The reason I mention this is that some of the other participants were curious about my method for generating a simple nighttime cityscape. The usual method of producing lit windows in office buildings is to download or produce black-and-white maps that are used to add an emission shader to certain parts of the model - but as I wrote above image maps were not allowed in this competition.

The answer is to use a Pixelate node. The Pixelate node divides the mesh it is applied to into rectangular squares, and then by adding a Texture:Noise node each square is assigned a random colour. Connecting the output of the Texture:Noise node to a colour ramp with suitable blends of black and yellow/orange then produces squares with different shades of yellow/orange. Connecting this to an Emission Shader then produces a decent lit window effect when applied to a basic building mesh.

The only problem is that, at the time of this writing Blender Cycles does not contain a Pixelate Node!

And so we arrive at the point of this tutorial - how to create your own Pixelate Node. I will present this in several stages, with each stage adding more customization to the node.

Step 1: Create a Node Group, with a single vector input and a single vector output. Connect the input to a SeparateXYZ Node, to generate separate channels for each coordinate. Connect the ouput to a CombineXYZ Node, so that the final result will be a vector again.

Step 2: Now we need to divide each component of the vector in to unit length sections. Connect the X output of the SeparateXYZ Node to a Math:Round node. This will remove the fractional part of the component, and output only an integer value. Connect this output to the CombineXYZ Node, and then repeat this step for the Y and Z components. (It is worth mentioning here that for some odd reason the Round node includes a second input that is ignored by the node. Just ignore it)

This is the basic Pixelate Node, but it is far too basic to be of any use. So now we will add the next level of control.

Step 3: In the Input Node, add four new inputs labelled Scale, ScaleX, ScaleY,ScaleZ and give them each a default value of 1.00. Into each connection from the SeparateXYZ Node to the Math:Round nodes, add two Math:Multiply nodes. Connect the Scale input to the first Multiply node of each connection. Connect the ScaleX input to the second Multiply node in the X connection, and do the same for ScaleY and ScaleZ in the Y and Z connections.

This will allow us to change the size of the pixels, and to provide separate scaling for each direction. In the city example above, the Scale parameter is used to make the windows smaller, and the ScaleZ parameter changed them from stretched vertical windows to (rough) squares.

Step 4: Another customization that I added is to add three extra Outputs to the Output node, and connect the outputs of the three Multiply Nodes to them.
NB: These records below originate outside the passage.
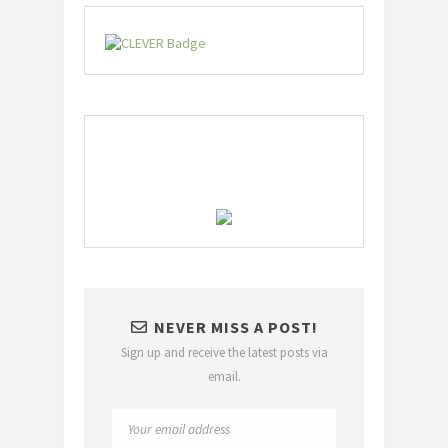
NEVER MISS A POST!
Sign up and receive the latest posts via
email.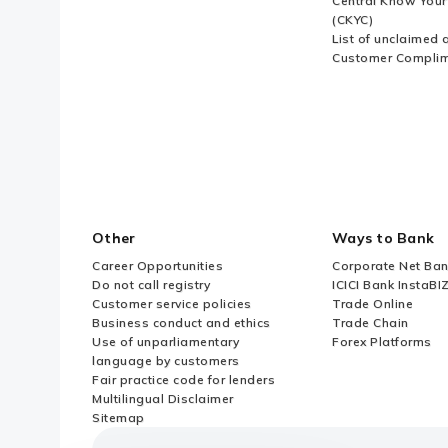
Central Know You
(CKYC)
List of unclaimed 
Customer Compli
Other
Ways to Bank
Career Opportunities
Corporate Net Ban
Do not call registry
ICICI Bank InstaBI
Customer service policies
Trade Online
Business conduct and ethics
Trade Chain
Use of unparliamentary
Forex Platforms
language by customers
Fair practice code for lenders
Multilingual Disclaimer
Sitemap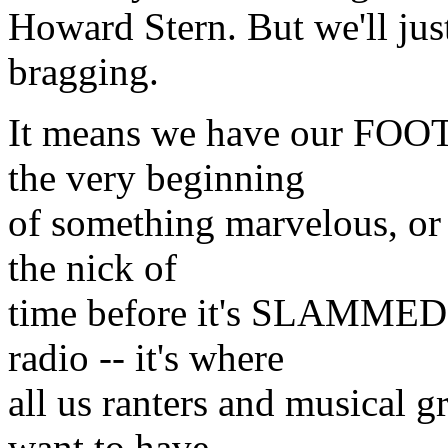
Howard Stern. But we'll just
bragging.
It means we have our FOOT
the very beginning
of something marvelous, or 
the nick of
time before it's SLAMMED 
radio -- it's where
all us ranters and musical 
want to have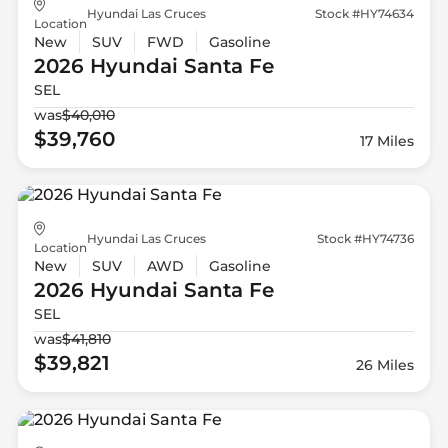
Hyundai Las Cruces
Stock #HY74634
Location
New
SUV
FWD
Gasoline
2026 Hyundai
Santa Fe
SEL
was
$40,010
$39,760
17 Miles
Hyundai Las Cruces
Stock #HY74736
Location
New
SUV
AWD
Gasoline
2026 Hyundai
Santa Fe
SEL
was
$41,810
$39,821
26 Miles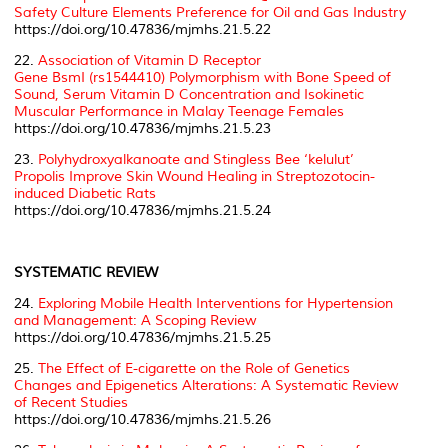
Safety Culture Elements Preference for Oil and Gas Industry
https://doi.org/10.47836/mjmhs.21.5.22
22.
Association of Vitamin D Receptor
Gene
BsmI
(rs1544410) Polymorphism with Bone Speed of
Sound, Serum Vitamin D Concentration and Isokinetic
Muscular Performance in Malay Teenage Females
https://doi.org/10.47836/mjmhs.21.5.23
23.
Polyhydroxyalkanoate and Stingless Bee ‘kelulut’
Propolis Improve Skin Wound Healing in Streptozotocin-
induced Diabetic Rats
https://doi.org/10.47836/mjmhs.21.5.24
SYSTEMATIC REVIEW
24.
Exploring Mobile Health Interventions for Hypertension
and Management: A Scoping Review
https://doi.org/10.47836/mjmhs.21.5.25
25.
The Effect of E-cigarette on the Role of Genetics
Changes and Epigenetics Alterations: A Systematic Review
of Recent Studies
https://doi.org/10.47836/mjmhs.21.5.26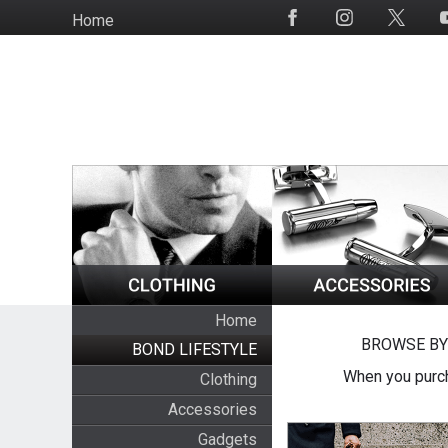
Skip
Home
Social
to
Media
main
content
Home
BROWSE BY
BOND LIFESTYLE
When you purch
Clothing
Accessories
Gadgets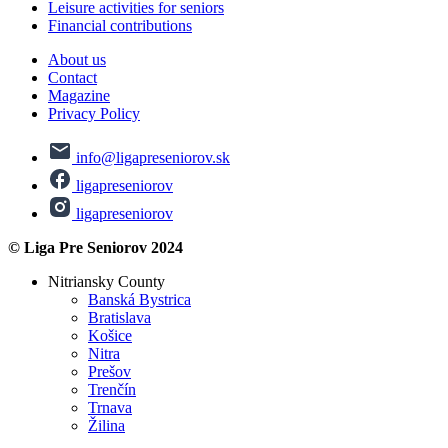
Leisure activities for seniors
Financial contributions
About us
Contact
Magazine
Privacy Policy
info@ligapreseniorov.sk
ligapreseniorov
ligapreseniorov
© Liga Pre Seniorov 2024
Nitriansky County
Banská Bystrica
Bratislava
Košice
Nitra
Prešov
Trenčín
Trnava
Žilina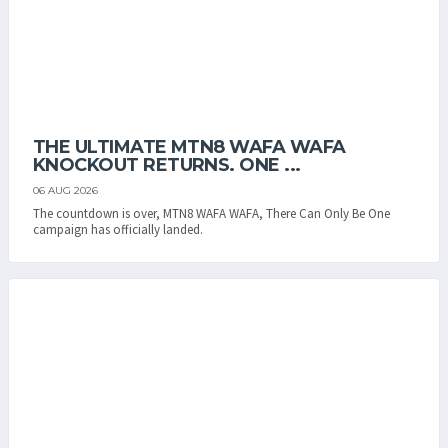
THE ULTIMATE MTN8 WAFA WAFA
KNOCKOUT RETURNS. ONE ...
06 AUG 2026
The countdown is over, MTN8 WAFA WAFA, There Can Only Be One
campaign has officially landed.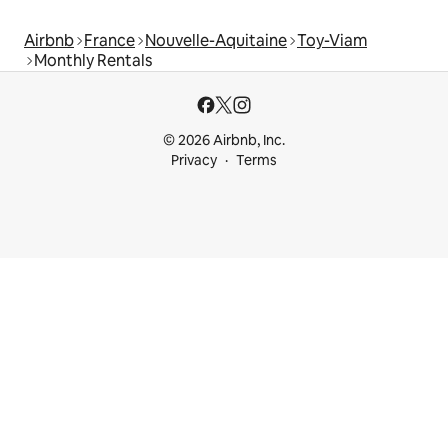
Airbnb
France
Nouvelle-Aquitaine
Toy-Viam
Monthly Rentals
© 2026 Airbnb, Inc.
Privacy
Terms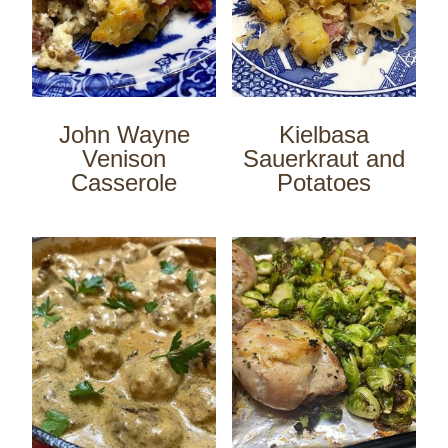
John Wayne
Kielbasa
Venison
Sauerkraut and
Casserole
Potatoes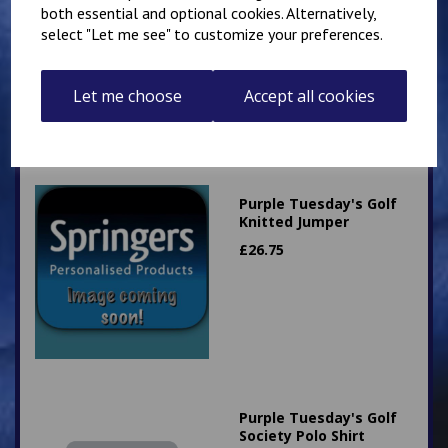
both essential and optional cookies. Alternatively,
select "Let me see" to customize your preferences.
Let me choose
Accept all cookies
Related Products
Purple Tuesday's Golf
Knitted Jumper
£
26.75
Purple Tuesday's Golf
Society Polo Shirt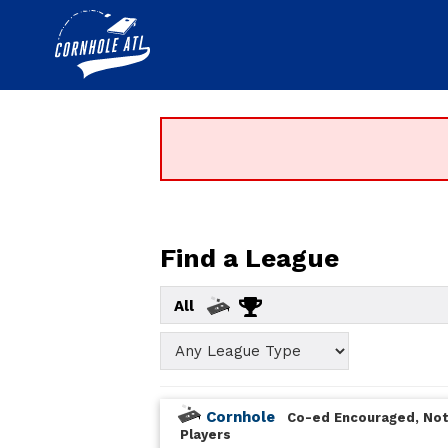
Find a League
All
Cornhole
Co-ed Encouraged, Not
Players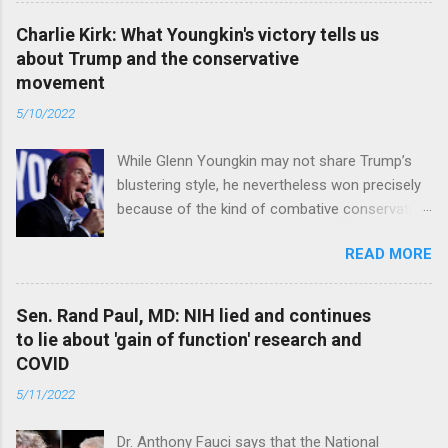
Charlie Kirk: What Youngkin's victory tells us
about Trump and the conservative
movement
5/10/2022
While Glenn Youngkin may not share Trump’s
blustering style, he nevertheless won precisely
because of the kind of combative conservative
politics that defines Trumpism. Read full article
READ MORE
Sen. Rand Paul, MD: NIH lied and continues
to lie about 'gain of function' research and
COVID
5/11/2022
Dr. Anthony Fauci says that the National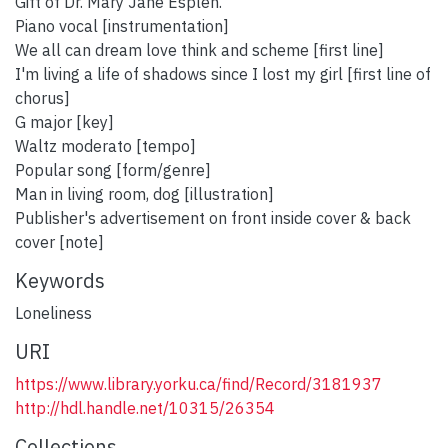
Gift of Dr. Mary Jane Esplen.
Piano vocal [instrumentation]
We all can dream love think and scheme [first line]
I'm living a life of shadows since I lost my girl [first line of
chorus]
G major [key]
Waltz moderato [tempo]
Popular song [form/genre]
Man in living room, dog [illustration]
Publisher's advertisement on front inside cover & back
cover [note]
Keywords
Loneliness
URI
https://www.library.yorku.ca/find/Record/3181937
http://hdl.handle.net/10315/26354
Collections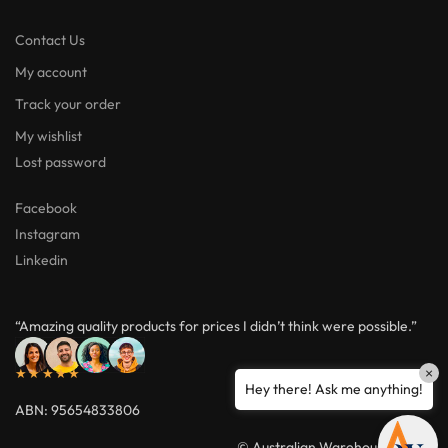
Contact Us
My account
Track your order
My wishlist
Lost password
Facebook
Instagram
Linkedin
“Amazing quality products for prices I didn’t think were possible.”
×
★★★★★
Hey there! Ask me anything!
ABN: 95654833806
© Australian Warehouses 2026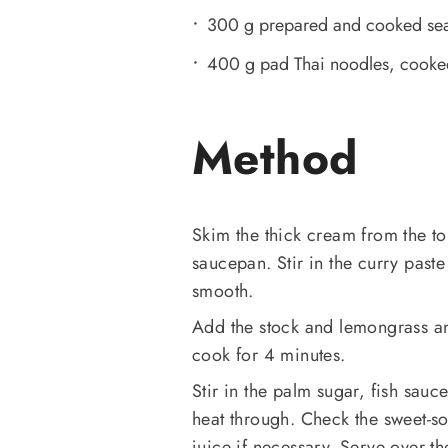
300 g prepared and cooked se
400 g pad Thai noodles, cooked
Method
Skim the thick cream from the to
saucepan. Stir in the curry paste 
smooth.
Add the stock and lemongrass an
cook for 4 minutes.
Stir in the palm sugar, fish sau
heat through. Check the sweet-s
juice if necessary. Serve over t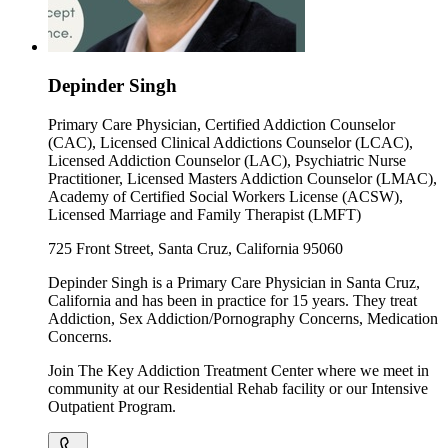
Depinder Singh
Primary Care Physician, Certified Addiction Counselor
(CAC), Licensed Clinical Addictions Counselor (LCAC),
Licensed Addiction Counselor (LAC), Psychiatric Nurse
Practitioner, Licensed Masters Addiction Counselor (LMAC),
Academy of Certified Social Workers License (ACSW),
Licensed Marriage and Family Therapist (LMFT)
725 Front Street, Santa Cruz, California 95060
Depinder Singh is a Primary Care Physician in Santa Cruz,
California and has been in practice for 15 years. They treat
Addiction, Sex Addiction/Pornography Concerns, Medication
Concerns.
Join The Key Addiction Treatment Center where we meet in
community at our Residential Rehab facility or our Intensive
Outpatient Program.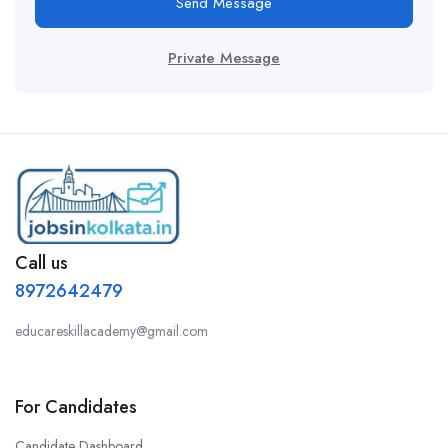
Send Message
Private Message
Call us
8972642479
educareskillacademy@gmail.com
For Candidates
Candidate Dashboard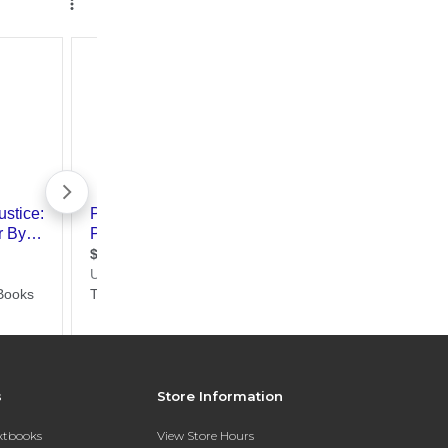
s
Store Information
extbooks
View Store Hours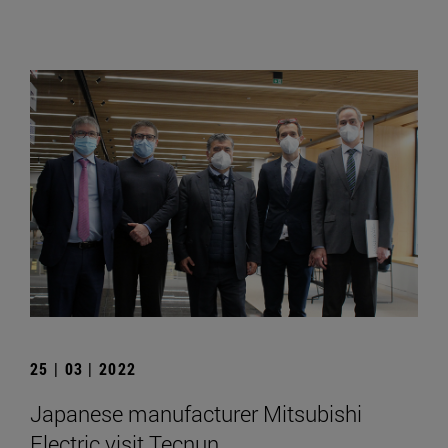
25 | 03 | 2022
Japanese manufacturer Mitsubishi
Electric visit Tecnun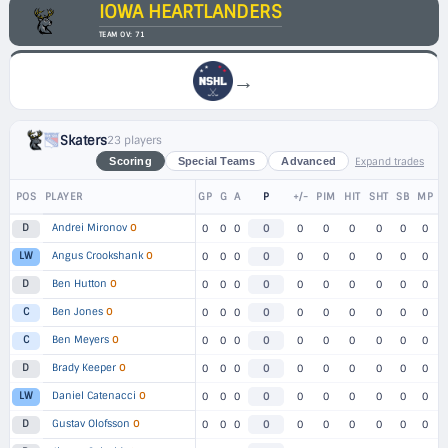
IOWA HEARTLANDERS
TEAM OV: 71
→
Skaters
23 players
Expand trades
Scoring
Special Teams
Advanced
POS
PLAYER
GP
G
A
P
+/-
PIM
HIT
SHT
SB
MP
Andrei Mironov
O
D
0
0
0
0
0
0
0
0
0
0
Angus Crookshank
O
LW
0
0
0
0
0
0
0
0
0
0
Ben Hutton
O
D
0
0
0
0
0
0
0
0
0
0
Ben Jones
O
C
0
0
0
0
0
0
0
0
0
0
Ben Meyers
O
C
0
0
0
0
0
0
0
0
0
0
Brady Keeper
O
D
0
0
0
0
0
0
0
0
0
0
Daniel Catenacci
O
LW
0
0
0
0
0
0
0
0
0
0
Gustav Olofsson
O
D
0
0
0
0
0
0
0
0
0
0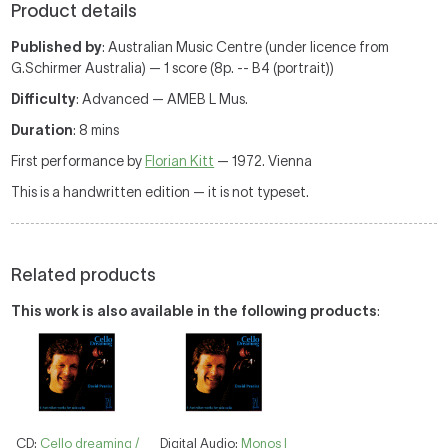
Product details
Published by
: Australian Music Centre (under licence from
G.Schirmer Australia) — 1 score (8p. -- B4 (portrait))
Difficulty
: Advanced — AMEB L Mus.
Duration
: 8 mins
First performance by
Florian Kitt
— 1972. Vienna
This is a handwritten edition — it is not typeset.
Related products
This work is also available in the following products
:
CD:
Cello dreaming /
Digital Audio:
Monos I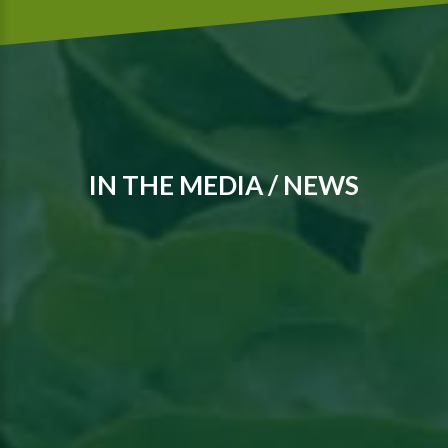
IN THE MEDIA / NEWS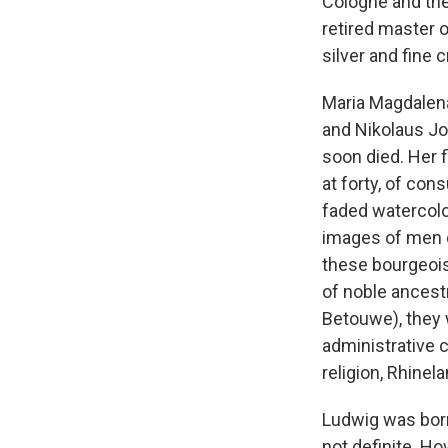
Cologne and the
retired master 
silver and fine c
Maria Magdalena
and Nikolaus Jo
soon died. Her f
at forty, of con
faded watercolo
images of men o
these bourgeois
of noble ancest
Betouwe), they 
administrative c
religion, Rhinel
Ludwig was born
not definite. Ho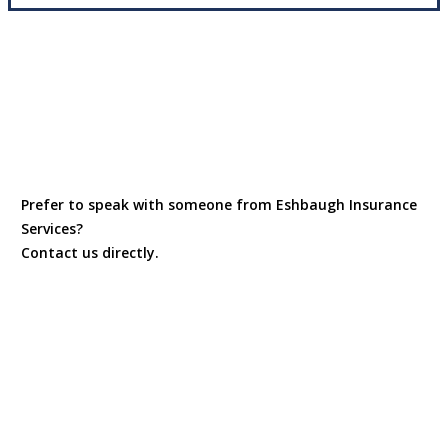
Prefer to speak with someone from Eshbaugh Insurance
Services?
Contact us directly.
Contact Us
I also added three Math:Add Nodes to generate a slight offset that moves the boundary. This is not usually needed, but it does allow us to access the three components of the vector without the rounding factor. In my city lights example, I used these outputs together with Math:Modulus and Math:GreaterThan nodes to produce a frame around the windows. This helps to divide different lit windows and create a more clear outline of each square.

For completeness, I have also included my Border Node setup below, but it is a separate topic. Basically this node takes a real number, uses the Math:Modulus node to remove the integer component, and then the Math:GreaterNode to set the output to 0 or 1 depending on the value of the fractional part of the input. Plugging this output into the Fac input of a MixShader allows us to add a border to the lit windows.

The rest of the city lights scene is just the usual methods of Blender, and so I won't go over them in detail. It is just a Particle:Hair system, with a cube object that has the lit windows material I outlined above. And while this is not good enough for foreground buildings or high detail renderings, for distant cities and backdrops it works just fine.

So I hope you enjoyed this brief tutorial, and find many uses for the Pixelate Node in your own artwork!